[HACKERS] Reducing pg_ctl's reaction time

Поиск
Список
Период
Сортировка
От Tom Lane
Тема [HACKERS] Reducing pg_ctl's reaction time
Дата
Msg-id 18444.1498428798@sss.pgh.pa.us
обсуждение исходный текст
Ответы Re: [HACKERS] Reducing pg_ctl's reaction time  (Michael Paquier <michael.paquier@gmail.com>)
Список pgsql-hackers
I still have a bee in my bonnet about how slow the recovery TAP tests
are, and especially about how low the CPU usage is while they run,
suggesting that a lot of the wall clock time is being expended on
useless sleeps.  Some analysis I did today found some low-hanging fruit
there: a significant part of the time is being spent in pg_ctl waiting
for postmaster start/stop operations.  It waits in quanta of 1 second,
but the postmaster usually starts or stops in much less than that.
(In these tests, most of the shutdown checkpoints have little to do,
so that in many cases the postmaster stops in just a couple of msec.
Startup isn't very many msec either.)

The attached proposed patch adjusts pg_ctl to check every 100msec,
instead of every second, for the postmaster to be done starting or
stopping.  This cuts the runtime of the recovery TAP tests from around
4m30s to around 3m10s on my machine, a good 30% savings.  I experimented
with different check frequencies but there doesn't seem to be anything
to be gained by cutting the delay further (and presumably, it becomes
counterproductive at some point due to pg_ctl chewing too many cycles).

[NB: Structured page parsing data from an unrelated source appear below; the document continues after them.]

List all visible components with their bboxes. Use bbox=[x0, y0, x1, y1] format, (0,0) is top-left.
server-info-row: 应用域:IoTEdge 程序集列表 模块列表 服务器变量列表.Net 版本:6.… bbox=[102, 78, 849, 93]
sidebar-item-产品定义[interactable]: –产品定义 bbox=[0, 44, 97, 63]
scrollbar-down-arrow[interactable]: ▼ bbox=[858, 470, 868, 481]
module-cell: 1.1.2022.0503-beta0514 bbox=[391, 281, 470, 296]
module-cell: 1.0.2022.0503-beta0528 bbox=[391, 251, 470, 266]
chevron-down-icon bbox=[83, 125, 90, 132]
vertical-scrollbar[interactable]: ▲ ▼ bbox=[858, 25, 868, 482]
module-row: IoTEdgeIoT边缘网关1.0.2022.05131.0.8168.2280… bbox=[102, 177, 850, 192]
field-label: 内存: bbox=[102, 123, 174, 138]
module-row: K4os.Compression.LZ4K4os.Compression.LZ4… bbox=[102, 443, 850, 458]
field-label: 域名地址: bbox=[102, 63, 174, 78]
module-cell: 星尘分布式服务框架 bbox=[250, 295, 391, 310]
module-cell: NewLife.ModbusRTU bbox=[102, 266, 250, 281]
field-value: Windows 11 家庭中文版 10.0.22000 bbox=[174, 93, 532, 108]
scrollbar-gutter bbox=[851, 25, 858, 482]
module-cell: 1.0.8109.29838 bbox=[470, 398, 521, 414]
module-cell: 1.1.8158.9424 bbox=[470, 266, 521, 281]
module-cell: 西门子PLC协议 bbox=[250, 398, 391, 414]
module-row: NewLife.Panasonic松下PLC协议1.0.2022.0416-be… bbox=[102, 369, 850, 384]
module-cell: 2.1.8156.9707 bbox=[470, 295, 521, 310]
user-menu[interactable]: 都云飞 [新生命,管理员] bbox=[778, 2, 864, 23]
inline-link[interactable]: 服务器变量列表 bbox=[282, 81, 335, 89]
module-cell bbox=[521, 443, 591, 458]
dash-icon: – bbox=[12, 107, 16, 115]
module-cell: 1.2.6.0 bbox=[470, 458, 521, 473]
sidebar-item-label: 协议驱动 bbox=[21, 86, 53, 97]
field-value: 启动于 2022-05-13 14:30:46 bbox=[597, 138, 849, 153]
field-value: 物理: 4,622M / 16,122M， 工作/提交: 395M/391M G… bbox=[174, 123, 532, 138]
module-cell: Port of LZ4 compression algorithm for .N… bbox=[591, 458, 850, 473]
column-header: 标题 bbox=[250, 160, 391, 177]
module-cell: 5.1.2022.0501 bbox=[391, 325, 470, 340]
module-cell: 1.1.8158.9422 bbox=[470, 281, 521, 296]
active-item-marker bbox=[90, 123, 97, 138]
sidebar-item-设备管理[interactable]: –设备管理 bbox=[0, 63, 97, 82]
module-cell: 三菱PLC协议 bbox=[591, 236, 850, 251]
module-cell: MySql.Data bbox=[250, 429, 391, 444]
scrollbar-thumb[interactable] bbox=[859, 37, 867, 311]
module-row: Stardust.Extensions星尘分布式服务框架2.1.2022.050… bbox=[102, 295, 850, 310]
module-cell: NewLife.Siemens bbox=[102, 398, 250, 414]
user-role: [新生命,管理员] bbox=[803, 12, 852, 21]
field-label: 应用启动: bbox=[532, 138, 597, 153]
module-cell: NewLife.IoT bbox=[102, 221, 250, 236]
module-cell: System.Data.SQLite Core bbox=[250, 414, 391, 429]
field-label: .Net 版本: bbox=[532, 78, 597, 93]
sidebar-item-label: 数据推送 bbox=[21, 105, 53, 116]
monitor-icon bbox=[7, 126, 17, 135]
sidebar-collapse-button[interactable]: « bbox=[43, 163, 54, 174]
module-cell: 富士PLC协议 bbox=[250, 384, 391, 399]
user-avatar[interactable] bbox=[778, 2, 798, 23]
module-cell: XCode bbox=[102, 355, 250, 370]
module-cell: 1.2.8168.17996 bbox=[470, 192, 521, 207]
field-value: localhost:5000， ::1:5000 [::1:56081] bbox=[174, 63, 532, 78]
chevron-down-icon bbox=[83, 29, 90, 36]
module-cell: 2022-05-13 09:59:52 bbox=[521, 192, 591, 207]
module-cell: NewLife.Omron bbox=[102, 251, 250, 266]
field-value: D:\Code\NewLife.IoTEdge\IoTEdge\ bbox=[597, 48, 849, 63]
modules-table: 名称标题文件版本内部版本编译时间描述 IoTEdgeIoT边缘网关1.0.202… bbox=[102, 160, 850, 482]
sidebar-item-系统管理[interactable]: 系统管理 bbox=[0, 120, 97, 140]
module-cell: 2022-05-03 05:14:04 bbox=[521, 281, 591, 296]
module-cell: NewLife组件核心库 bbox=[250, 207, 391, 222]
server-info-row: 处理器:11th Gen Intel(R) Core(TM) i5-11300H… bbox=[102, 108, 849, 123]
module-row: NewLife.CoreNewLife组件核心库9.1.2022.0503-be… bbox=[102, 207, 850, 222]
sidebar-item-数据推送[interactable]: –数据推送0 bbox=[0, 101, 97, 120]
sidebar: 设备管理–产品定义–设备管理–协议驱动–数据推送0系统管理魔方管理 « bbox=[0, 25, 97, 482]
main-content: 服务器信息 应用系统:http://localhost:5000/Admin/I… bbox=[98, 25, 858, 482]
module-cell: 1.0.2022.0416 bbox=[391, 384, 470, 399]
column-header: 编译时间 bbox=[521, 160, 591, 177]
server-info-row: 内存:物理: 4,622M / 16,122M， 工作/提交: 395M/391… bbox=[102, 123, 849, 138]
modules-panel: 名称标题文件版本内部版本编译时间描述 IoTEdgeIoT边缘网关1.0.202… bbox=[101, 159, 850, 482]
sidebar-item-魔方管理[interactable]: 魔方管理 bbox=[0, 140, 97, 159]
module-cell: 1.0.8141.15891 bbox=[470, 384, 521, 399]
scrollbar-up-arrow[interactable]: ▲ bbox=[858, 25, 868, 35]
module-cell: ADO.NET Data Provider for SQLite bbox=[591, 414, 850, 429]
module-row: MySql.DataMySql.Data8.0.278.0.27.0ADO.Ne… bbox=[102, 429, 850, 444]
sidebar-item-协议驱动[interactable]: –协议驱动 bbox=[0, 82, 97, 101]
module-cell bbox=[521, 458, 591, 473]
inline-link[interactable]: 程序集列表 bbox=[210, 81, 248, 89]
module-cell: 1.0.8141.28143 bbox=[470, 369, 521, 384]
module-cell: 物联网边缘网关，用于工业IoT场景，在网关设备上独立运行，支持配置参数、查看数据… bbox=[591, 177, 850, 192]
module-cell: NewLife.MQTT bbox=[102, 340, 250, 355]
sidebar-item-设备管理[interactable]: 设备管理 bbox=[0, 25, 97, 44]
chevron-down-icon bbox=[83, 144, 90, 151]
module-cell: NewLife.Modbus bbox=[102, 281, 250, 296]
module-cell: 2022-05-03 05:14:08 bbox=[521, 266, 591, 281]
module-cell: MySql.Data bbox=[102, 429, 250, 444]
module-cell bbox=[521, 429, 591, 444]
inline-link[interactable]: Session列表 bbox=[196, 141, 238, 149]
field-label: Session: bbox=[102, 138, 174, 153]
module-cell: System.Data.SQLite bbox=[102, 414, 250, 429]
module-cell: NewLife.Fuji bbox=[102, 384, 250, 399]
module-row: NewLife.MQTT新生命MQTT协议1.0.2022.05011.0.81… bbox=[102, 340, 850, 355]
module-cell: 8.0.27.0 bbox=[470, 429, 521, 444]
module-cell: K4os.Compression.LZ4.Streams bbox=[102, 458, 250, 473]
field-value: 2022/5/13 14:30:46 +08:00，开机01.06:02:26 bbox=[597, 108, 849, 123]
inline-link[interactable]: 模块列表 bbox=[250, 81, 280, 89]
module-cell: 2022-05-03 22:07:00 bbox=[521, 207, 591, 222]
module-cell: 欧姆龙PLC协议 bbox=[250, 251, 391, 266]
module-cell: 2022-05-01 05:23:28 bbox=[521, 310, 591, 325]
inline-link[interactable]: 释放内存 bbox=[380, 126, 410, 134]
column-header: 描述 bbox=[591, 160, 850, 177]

This change probably doesn't offer much real-world benefit, since few
people start/stop their postmasters often, and shutdown checkpoints are
seldom so cheap on production installations.  Still, it doesn't seem
like it could hurt.  The original choice to use once-per-second checks
was made for hardware a lot slower than what most of us use now; I do
not think it's been revisited since the first implementation of pg_ctl
in 1999 (cf 5b912b089).

Barring objections I'd like to push this soon.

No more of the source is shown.